During testing, it's advised to send the concatenation of `challenge.description`, and `challenge.instructions` to the model and check if the output contains `solution.challenge_solution`. Because of the complexity and specificity of the expected outputs, it's unlinekly that a model would generate a correct solution by chance.
## Dataset Creation
### Curation Rationale
<!-- Motivation for the creation of this dataset. -->
Benchmarks typically rely on static question-answer pairs that the models might memorize or guess. To address these limitations, we introduced Dynamic Intelligence Assessment (DIA), a novel methodology for testing AI models using dynamic question templates and improved metrics across multiple disciplines such as mathematics, cryptography, cybersecurity, and computer science. The accompanying dataset, DIA-Bench, contains a diverse collection of challenge templates with mutable parameters presented in various formats, including text, PDFs, compiled binaries, visual puzzles, and CTF-style cybersecurity challenges. Our framework introduces four new metrics to assess a model’s reliability and confidence across multiple attempts.
### Source Data
<!-- This section describes the source data (e.g. news text and headlines, social media posts, translated sentences, ...). -->
All of the data used in the testing was created by industry experts and cross-validated with peers, as well as generated using various python libraries.

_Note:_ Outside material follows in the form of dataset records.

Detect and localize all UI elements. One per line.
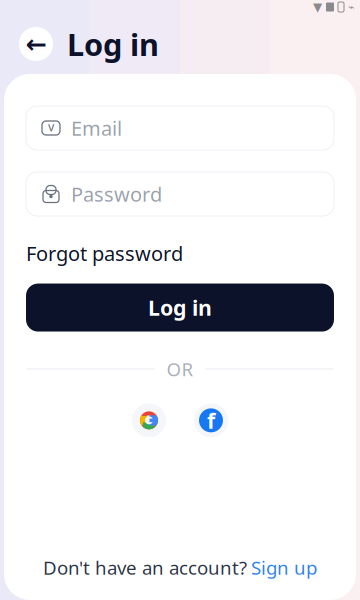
staticText: ⌁	[348, 1, 354, 13]
button[interactable]: Sign in with Facebook	[194, 403, 228, 437]
button[interactable]: Don't have an account?	[43, 555, 317, 580]
staticText: Email	[71, 115, 122, 141]
staticText: ←	[26, 30, 46, 58]
staticText: ▼	[313, 0, 322, 14]
button[interactable]: Sign in with Google	[132, 403, 166, 437]
staticText: Forgot password	[26, 240, 183, 267]
staticText: Sign up	[251, 555, 317, 580]
staticText: Log in	[67, 24, 159, 64]
button[interactable]: Log in	[26, 284, 334, 332]
staticText: f	[207, 406, 215, 434]
staticText: Don't have an account?	[43, 555, 247, 580]
staticText: OR	[166, 357, 194, 381]
staticText: Log in	[148, 293, 212, 322]
button[interactable]: Forgot password	[26, 240, 183, 267]
staticText: Password	[71, 181, 162, 207]
staticText: v	[48, 118, 54, 134]
button[interactable]: Back	[19, 27, 53, 61]
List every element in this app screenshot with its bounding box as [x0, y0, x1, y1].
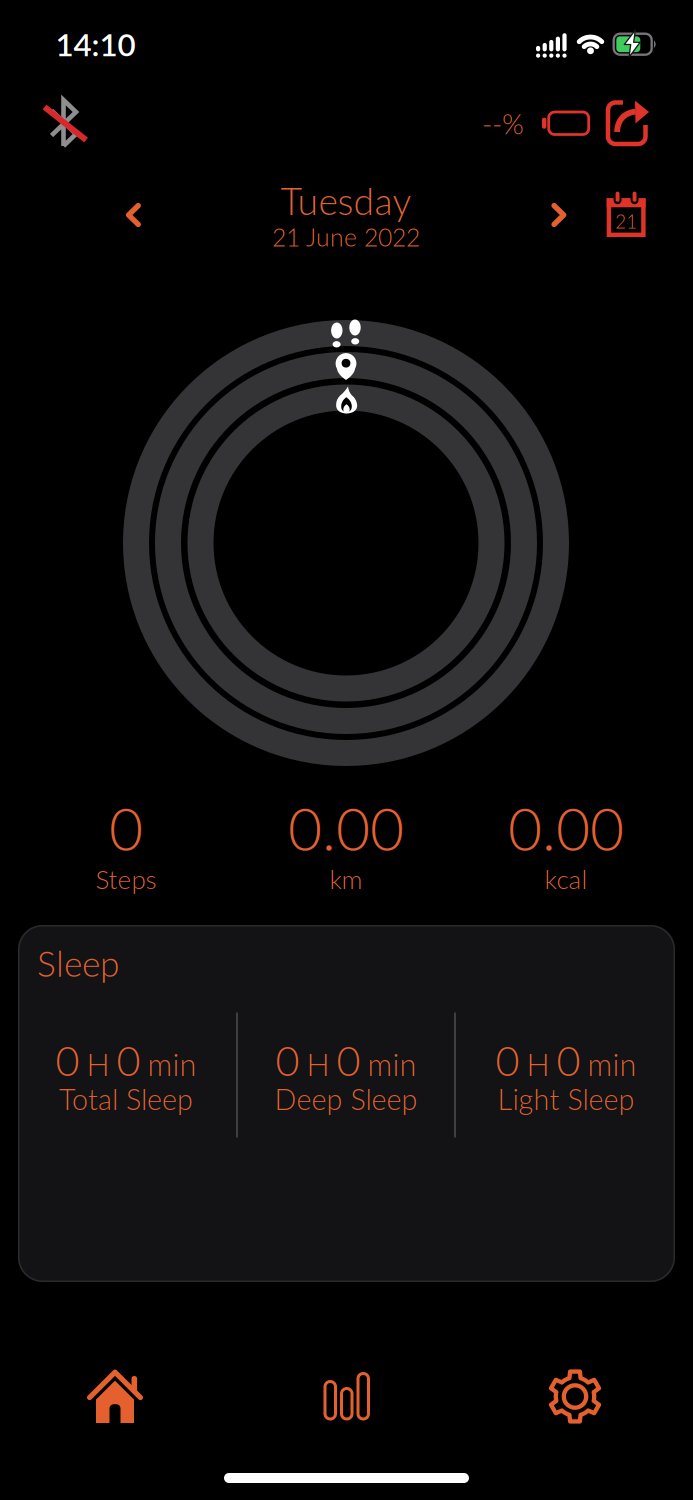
button[interactable]: Share	[598, 94, 652, 154]
staticText: 0	[276, 1035, 300, 1085]
button[interactable]: Settings	[515, 1356, 635, 1436]
staticText: --%	[482, 107, 524, 140]
staticText: Deep Sleep	[274, 1082, 418, 1116]
staticText: 0	[116, 1035, 140, 1085]
staticText: Tuesday	[280, 178, 412, 223]
staticText: 0.00	[288, 793, 404, 863]
staticText: 21	[615, 210, 637, 232]
staticText: min	[588, 1046, 636, 1082]
staticText: Sleep	[37, 942, 119, 984]
button[interactable]: Home	[55, 1357, 175, 1437]
staticText: 0	[496, 1035, 520, 1085]
staticText: min	[368, 1046, 416, 1082]
staticText: H	[86, 1046, 110, 1082]
staticText: Steps	[96, 863, 156, 895]
staticText: 14:10	[56, 25, 136, 63]
staticText: H	[526, 1046, 550, 1082]
button[interactable]: Statistics	[286, 1356, 406, 1436]
button[interactable]: Previous day	[114, 195, 154, 235]
staticText: min	[148, 1046, 196, 1082]
staticText: 0.00	[508, 793, 624, 863]
staticText: Total Sleep	[59, 1082, 193, 1116]
staticText: H	[306, 1046, 330, 1082]
button[interactable]: Bluetooth	[34, 93, 92, 153]
button[interactable]: Calendar	[601, 187, 651, 243]
staticText: 0	[336, 1035, 360, 1085]
staticText: 0	[556, 1035, 580, 1085]
staticText: 0	[109, 793, 143, 863]
staticText: km	[330, 863, 362, 895]
button[interactable]: Next day	[539, 195, 579, 235]
staticText: Light Sleep	[498, 1082, 634, 1116]
staticText: 21 June 2022	[272, 222, 420, 252]
staticText: kcal	[544, 863, 588, 895]
staticText: 0	[56, 1035, 80, 1085]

#### Personal and Sensitive Information
<!-- State whether the dataset contains data that might be considered personal, sensitive, or private (e.g., data that reveals addresses, uniquely identifiable names or aliases, racial or ethnic origins, sexual orientations, religious beliefs, political opinions, financial or health data, etc.). If efforts were made to anonymize the data, describe the anonymization process. -->
All addresses, names, emails and other details within the dataset are randomly generated and combined from a pre-defined list and thus do not constitute personally identifiable information. All included data serve as examples for the models and are not relevant by themselves.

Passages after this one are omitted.